Berlins Regierender Bürgermeister Kai Wegner (CDU) weist die Kritik seines Hamburger Amtskollegen, die Abschiebung mehrerer Afghanen verhindert zu haben, deutlich zurück. Das geht aus einem gemeinsamen Statement von Wegner und Berlins Innensenatorin Iris Spranger (SPD) hervor, das dem Tagesspiegel vorliegt.
In der Stellungnahme heißt es, dass das Hamburger Amt für Migration bei der Polizei Berlin die Abschiebung der drei Personen nach Schweden zwar beantragt hätte, aber auf Intervention des Innenressorts auf einen Einsatz in Berlin verzichtet hätte. Die drei Afghanen befanden sich als konvertierte Christen in einer Berliner Kirche und erhielten dort Kirchenasyl.
In ungewöhnlich scharfen Worten hat Hamburgs Bürgermeister Peter Tschentscher (SPD) seinem Berliner Amtskollegen Kai Wegner (CDU) vorgeworfen, die Ausweisung mehrerer Afghanen aus dem Berliner Kirchenasyl verhindert zu haben. In dem Brief Tschentschers an Wegner, über den die „Berliner Zeitung“ berichtete, geht es um sogenannte Dublin-Fälle.
Verstreichung der Überstellungsfrist angeblich bewusste Entscheidung Hamburgs
„Für die angesprochenen Fälle der Überstellung nach der Dublin-III Verordnung ist allein die Freie und Hansestadt Hamburg zuständig“, kontert der Berliner Senat. Das Hamburger Amt für Migration hatte dem Statement zufolge entsprechende Durchsuchungsbeschlüsse des Amtsgerichts Tiergarten erwirkt.
Aufgrund der in Berlin geltenden Weisungslage, das Kirchenasyl zu achten, wurde dem Amtshilfeersuchen nur insoweit entsprochen, als eine Abschiebung außerhalb der Kirchenräume durch die Hauptstadt unterstützt werde, heißt es weiter.

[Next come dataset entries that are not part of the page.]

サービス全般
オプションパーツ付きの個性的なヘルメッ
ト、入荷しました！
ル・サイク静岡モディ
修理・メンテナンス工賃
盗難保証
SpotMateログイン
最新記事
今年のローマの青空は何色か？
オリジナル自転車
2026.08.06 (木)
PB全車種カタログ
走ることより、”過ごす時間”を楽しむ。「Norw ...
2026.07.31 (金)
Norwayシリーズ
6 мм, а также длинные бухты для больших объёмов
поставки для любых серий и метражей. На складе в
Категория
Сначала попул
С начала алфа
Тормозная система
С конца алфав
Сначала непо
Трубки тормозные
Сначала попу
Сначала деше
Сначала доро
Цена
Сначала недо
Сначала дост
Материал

Gleichzeitig hätte Berlin Hamburg angeboten, die Durchsuchungen mit eigenen Polizeikräften durchzuführen. Die Überstellungsfrist nach der Intervention des Hamburger Innenressorts verstreichen zu lassen, sei alleinige Entscheidung Hamburgs gewesen.
Über die Wortwahl eines Schreibens entscheidet jeder selbst, unsere Tonlage ist dies nicht.
Berlins Regierender Bürgermeister und Berlins Innensenatorin über die Vorwürfe des Ersten Bürgermeisters der Freien Hansestadt Hamburg.
Auch kritisieren der Regierende und die Innensenatorin den Ton des Ersten Bürgermeisters Hamburgs: „Über die Wortwahl eines Schreibens entscheidet jeder selbst, unsere Tonlage ist dies nicht“, lassen sie abschließend verlauten.
Hamburgs Senatssprecher Christopher Harms erklärte am Donnerstagmittag der Deutschen Presse-Agentur den Anlass für die Versendung des Schreibens. „Anlass ist die rechtlich vorgeschriebene Rücküberstellung von Personen, die sich nach den in Hamburg vorliegenden Informationen zum entsprechenden Zeitpunkt in einer Berliner Kirchengemeinde aufgehalten haben und deren Kirchenasyl nach Prüfung durch das BAMF abgelehnt wurde“, sagte er. BAMF steht für Bundesamt für Migration und Flüchtlinge.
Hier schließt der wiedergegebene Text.